CRC progression is a stepwise histological sequence over a period of generally >10 years.6 One or more of the following mechanisms give rise to CRC7:
- Chromosomal instability (CIN); associated with up to 85% of sporadic CRCs
- CIN tumors are characterized by aneuploidy and loss of heterozygosity (LOH).
Begins with acquisition of adenomatous polyposis coli (APC) mutations, followed by mutational activation of the KRAS oncogene and inactivation of TP53 tumor suppressor gene.
- CpG island methylator phenotype (CIMP); incidence varies for genes involved.

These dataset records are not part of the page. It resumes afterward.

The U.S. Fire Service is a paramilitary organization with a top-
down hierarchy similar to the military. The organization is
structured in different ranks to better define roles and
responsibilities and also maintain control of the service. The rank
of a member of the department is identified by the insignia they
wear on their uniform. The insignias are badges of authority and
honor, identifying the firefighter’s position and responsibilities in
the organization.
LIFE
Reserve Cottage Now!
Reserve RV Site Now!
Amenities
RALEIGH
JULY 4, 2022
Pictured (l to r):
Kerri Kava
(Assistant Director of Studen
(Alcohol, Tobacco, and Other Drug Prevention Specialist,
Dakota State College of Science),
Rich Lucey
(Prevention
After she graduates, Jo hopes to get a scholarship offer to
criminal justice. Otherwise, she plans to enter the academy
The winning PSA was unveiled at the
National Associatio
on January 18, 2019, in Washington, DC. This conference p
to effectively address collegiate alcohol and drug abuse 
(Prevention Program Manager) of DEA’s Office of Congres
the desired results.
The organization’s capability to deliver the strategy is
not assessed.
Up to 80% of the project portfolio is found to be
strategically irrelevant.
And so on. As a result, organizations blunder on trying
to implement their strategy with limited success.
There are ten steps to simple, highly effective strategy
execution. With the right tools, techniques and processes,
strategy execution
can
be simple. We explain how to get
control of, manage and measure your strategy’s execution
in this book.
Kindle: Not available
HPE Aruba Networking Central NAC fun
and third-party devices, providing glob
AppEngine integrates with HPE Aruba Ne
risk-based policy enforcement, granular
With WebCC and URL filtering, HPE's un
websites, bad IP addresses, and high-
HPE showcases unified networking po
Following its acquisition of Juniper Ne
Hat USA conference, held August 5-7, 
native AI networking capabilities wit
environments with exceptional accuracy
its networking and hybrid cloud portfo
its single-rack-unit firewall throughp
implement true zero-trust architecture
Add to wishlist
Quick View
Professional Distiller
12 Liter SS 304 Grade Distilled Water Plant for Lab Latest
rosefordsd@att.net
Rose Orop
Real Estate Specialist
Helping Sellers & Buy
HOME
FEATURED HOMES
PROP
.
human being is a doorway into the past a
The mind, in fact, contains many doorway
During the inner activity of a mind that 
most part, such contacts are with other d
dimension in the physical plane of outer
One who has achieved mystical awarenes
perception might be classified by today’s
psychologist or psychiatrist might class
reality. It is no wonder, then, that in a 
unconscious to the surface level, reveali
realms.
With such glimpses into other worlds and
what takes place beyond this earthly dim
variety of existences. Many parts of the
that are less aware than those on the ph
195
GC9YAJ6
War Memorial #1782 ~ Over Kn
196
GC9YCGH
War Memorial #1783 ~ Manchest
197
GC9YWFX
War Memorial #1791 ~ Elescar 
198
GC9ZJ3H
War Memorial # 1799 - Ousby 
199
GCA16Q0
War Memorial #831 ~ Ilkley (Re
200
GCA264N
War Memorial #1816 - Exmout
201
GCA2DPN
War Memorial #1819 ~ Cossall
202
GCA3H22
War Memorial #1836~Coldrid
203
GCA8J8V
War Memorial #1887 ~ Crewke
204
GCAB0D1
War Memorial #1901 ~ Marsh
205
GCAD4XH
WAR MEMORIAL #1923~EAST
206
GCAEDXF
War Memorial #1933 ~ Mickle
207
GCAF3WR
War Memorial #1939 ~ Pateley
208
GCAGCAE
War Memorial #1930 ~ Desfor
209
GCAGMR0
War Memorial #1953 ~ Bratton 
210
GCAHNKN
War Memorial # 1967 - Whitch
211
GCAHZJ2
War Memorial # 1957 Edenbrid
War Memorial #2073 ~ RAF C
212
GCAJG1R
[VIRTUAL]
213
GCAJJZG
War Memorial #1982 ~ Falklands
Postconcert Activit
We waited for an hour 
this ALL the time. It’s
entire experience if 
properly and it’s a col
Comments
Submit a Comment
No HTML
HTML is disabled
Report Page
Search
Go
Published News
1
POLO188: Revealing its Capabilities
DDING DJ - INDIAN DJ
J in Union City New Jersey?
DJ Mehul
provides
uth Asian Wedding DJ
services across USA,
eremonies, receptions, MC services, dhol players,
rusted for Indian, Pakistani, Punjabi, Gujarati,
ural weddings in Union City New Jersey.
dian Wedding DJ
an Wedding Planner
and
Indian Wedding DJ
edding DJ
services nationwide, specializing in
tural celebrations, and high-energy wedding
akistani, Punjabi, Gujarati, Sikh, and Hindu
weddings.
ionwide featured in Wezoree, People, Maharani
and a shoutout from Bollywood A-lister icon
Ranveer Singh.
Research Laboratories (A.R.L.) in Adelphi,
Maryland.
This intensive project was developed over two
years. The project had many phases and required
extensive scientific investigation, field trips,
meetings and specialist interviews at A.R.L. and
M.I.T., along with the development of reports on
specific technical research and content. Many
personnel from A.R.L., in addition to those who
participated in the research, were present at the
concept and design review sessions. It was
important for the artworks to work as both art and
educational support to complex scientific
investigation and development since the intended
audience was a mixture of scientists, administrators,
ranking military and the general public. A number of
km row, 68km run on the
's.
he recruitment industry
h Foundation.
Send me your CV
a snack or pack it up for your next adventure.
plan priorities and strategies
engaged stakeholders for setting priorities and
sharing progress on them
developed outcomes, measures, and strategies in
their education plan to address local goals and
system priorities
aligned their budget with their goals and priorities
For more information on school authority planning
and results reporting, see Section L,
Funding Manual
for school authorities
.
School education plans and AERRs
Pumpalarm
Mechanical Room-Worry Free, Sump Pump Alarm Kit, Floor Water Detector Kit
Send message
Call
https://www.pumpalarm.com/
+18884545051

- Characterized by hypermethylation in the promoter region of tumor suppressor genes, such as MGMT and MLH1, or cell-cycle genes, resulting in their inactivation.
- Hypermethylation is often associated with BRAF mutations and microsatellite instability (MSI).
- Microsatellite instability (MSI); found in 15% of CRCs.8
- Cells with inactivating mutations in DNA mismatch repair (MMR) genes (usually from hypermethylation of the MLH 1 gene promoter) are unable to correct single-base mismatches and insertion-deletion loops that form during DNA replication. The accumulation of these errors causes the creation of microsatellite DNA fragments.
- Analysis of a panel of MSI markers stratifies patients as MSI-High (MSI-H; >30% of unstable MSI biomarkers), MSI-Low (MSI-L; <30% of unstable MSI biomarkers), or Microsatellite Stable (MSS). Those with MSI-H tumors have a more positive prognosis compared with MSI-L or MSS tumors.
The three mechanisms that promote CRC are often interdependent.7
- For example, hypermethylation of MMR genes may lead to MSI via the CIMP pathway.